Entries taken from a collection:
——

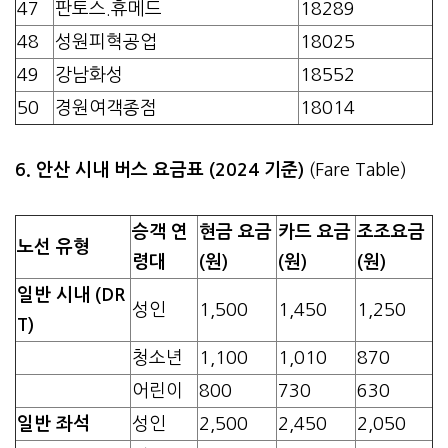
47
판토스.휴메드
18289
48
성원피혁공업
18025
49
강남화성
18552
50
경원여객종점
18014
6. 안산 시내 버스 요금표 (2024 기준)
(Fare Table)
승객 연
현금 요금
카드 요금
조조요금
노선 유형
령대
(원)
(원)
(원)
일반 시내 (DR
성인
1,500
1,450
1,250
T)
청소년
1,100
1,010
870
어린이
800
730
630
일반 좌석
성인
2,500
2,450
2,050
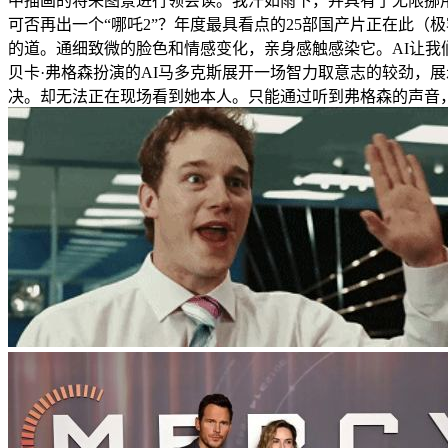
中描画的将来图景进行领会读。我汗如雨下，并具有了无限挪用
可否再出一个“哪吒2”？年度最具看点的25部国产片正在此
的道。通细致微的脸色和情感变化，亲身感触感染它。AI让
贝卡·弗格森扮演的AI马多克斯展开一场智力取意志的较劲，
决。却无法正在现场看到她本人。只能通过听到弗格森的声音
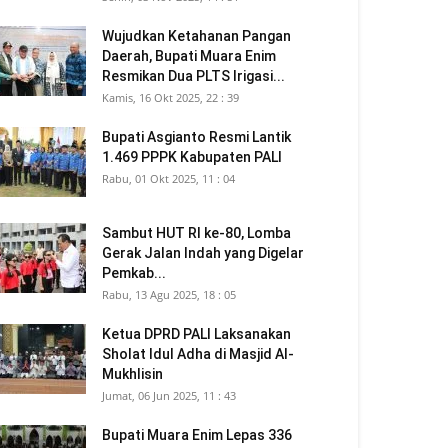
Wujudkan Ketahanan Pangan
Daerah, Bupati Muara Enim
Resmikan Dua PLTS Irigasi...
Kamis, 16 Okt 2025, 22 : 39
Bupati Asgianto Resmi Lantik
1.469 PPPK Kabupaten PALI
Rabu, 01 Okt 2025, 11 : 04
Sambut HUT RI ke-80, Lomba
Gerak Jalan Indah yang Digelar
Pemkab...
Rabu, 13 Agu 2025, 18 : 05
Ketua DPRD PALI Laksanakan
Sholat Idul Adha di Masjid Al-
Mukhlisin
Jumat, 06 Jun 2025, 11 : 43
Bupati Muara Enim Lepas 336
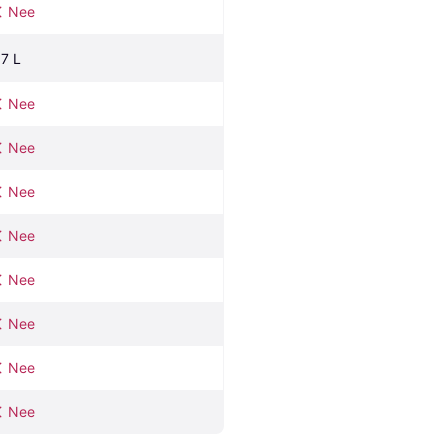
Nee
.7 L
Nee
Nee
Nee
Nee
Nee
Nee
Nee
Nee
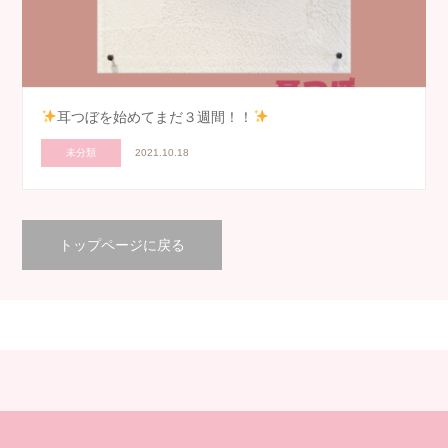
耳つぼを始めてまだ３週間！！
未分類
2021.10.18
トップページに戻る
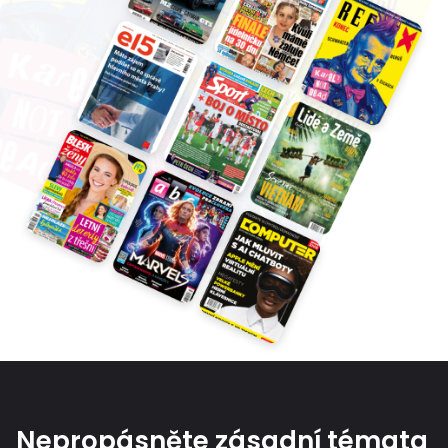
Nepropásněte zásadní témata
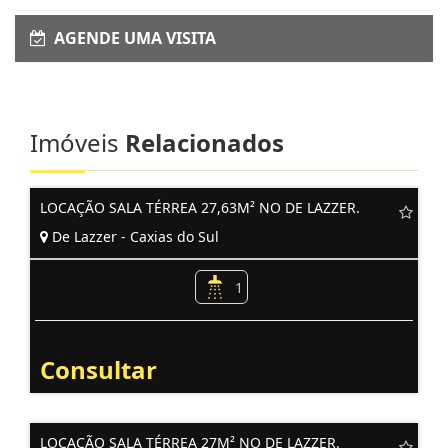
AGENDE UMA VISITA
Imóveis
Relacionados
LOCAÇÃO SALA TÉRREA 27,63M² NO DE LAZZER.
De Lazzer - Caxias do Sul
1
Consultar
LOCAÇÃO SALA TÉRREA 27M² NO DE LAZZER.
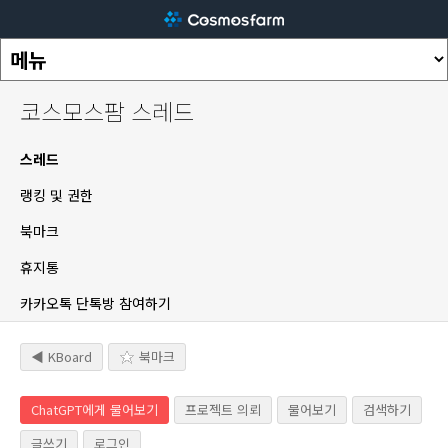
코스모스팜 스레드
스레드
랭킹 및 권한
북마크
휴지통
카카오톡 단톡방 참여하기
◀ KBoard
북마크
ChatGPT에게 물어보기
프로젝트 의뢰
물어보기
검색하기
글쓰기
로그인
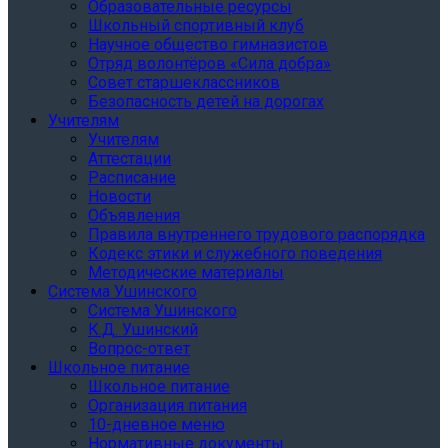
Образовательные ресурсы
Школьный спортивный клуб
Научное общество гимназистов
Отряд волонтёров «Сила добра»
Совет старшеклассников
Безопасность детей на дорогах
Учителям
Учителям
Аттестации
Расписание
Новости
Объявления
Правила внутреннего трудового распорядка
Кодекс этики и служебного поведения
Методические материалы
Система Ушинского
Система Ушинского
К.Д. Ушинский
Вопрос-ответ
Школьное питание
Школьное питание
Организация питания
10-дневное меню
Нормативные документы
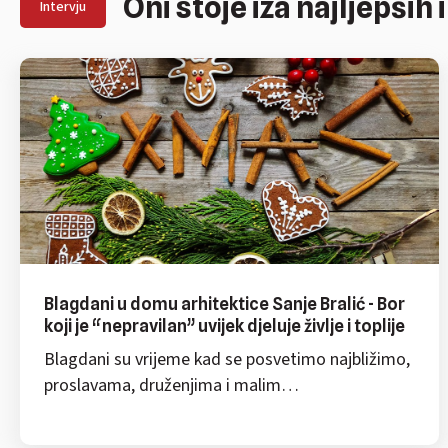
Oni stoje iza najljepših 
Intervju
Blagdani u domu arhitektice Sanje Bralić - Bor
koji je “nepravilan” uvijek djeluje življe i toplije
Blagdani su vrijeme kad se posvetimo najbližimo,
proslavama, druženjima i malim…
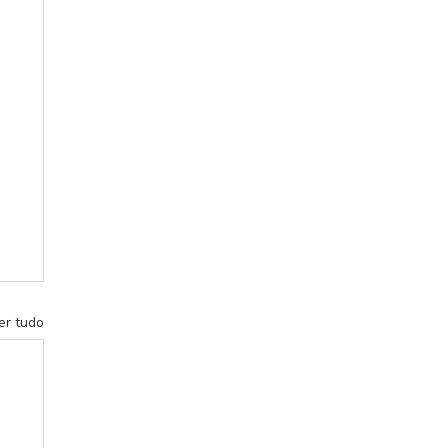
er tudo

——

To do
Repeat every record above exactly. The pictures do not belong in the copy.

Response to the task
47
판토스.휴메드
18289
48
성원피혁공업
18025
49
강남화성
18552
50
경원여객종점
18014
6. 안산 시내 버스 요금표 (2024 기준)
(Fare Table)
승객 연
현금 요금
카드 요금
조조요금
노선 유형
령대
(원)
(원)
(원)
일반 시내 (DR
성인
1,500
1,450
1,250
T)
청소년
1,100
1,010
870
어린이
800
730
630
일반 좌석
성인
2,500
2,450
2,050
中描画的将来图景进行领会读。我汗如雨下，并具有了无限挪用
可否再出一个“哪吒2”？年度最具看点的25部国产片正在此
的道。通细致微的脸色和情感变化，亲身感触感染它。AI让
贝卡·弗格森扮演的AI马多克斯展开一场智力取意志的较劲，
决。却无法正在现场看到她本人。只能通过听到弗格森的声音
Wujudkan Ketahanan Pangan
Daerah, Bupati Muara Enim
Resmikan Dua PLTS Irigasi...
Kamis, 16 Okt 2025, 22 : 39
Bupati Asgianto Resmi Lantik
1.469 PPPK Kabupaten PALI
Rabu, 01 Okt 2025, 11 : 04
Sambut HUT RI ke-80, Lomba
Gerak Jalan Indah yang Digelar
Pemkab...
Rabu, 13 Agu 2025, 18 : 05
Ketua DPRD PALI Laksanakan
Sholat Idul Adha di Masjid Al-
Mukhlisin
Jumat, 06 Jun 2025, 11 : 43
Bupati Muara Enim Lepas 336
Nee
.7 L
Nee
Nee
Nee
Nee
Nee
Nee
Nee
Nee
耳つぼを始めてまだ３週間！！
未分類
2021.10.18
トップページに戻る
Nepropásněte zásadní témata
AGENDE UMA VISITA
Imóveis
Relacionados
LOCAÇÃO SALA TÉRREA 27,63M² NO DE LAZZER.
De Lazzer - Caxias do Sul
1
Consultar
LOCAÇÃO SALA TÉRREA 27M² NO DE LAZZER.
코스모스팜 스레드
스레드
랭킹 및 권한
북마크
휴지통
카카오톡 단톡방 참여하기
◀ KBoard
북마크
ChatGPT에게 물어보기
프로젝트 의뢰
물어보기
검색하기
글쓰기
로그인
Образовательные ресурсы
Школьный спортивный клуб
Научное общество гимназистов
Отряд волонтёров «Сила добра»
Совет старшеклассников
Безопасность детей на дорогах
Учителям
Учителям
Аттестации
Расписание
Новости
Объявления
Правила внутреннего трудового распорядка
Кодекс этики и служебного поведения
Методические материалы
Система Ушинского
Система Ушинского
К.Д. Ушинский
Вопрос-ответ
Школьное питание
Школьное питание
Организация питания
10-дневное меню
Нормативные документы
Oni stoje iza najljepših 
Intervju
Blagdani u domu arhitektice Sanje Bralić - Bor
koji je “nepravilan” uvijek djeluje življe i toplije
Blagdani su vrijeme kad se posvetimo najbližimo,
proslavama, druženjima i malim…
er tudo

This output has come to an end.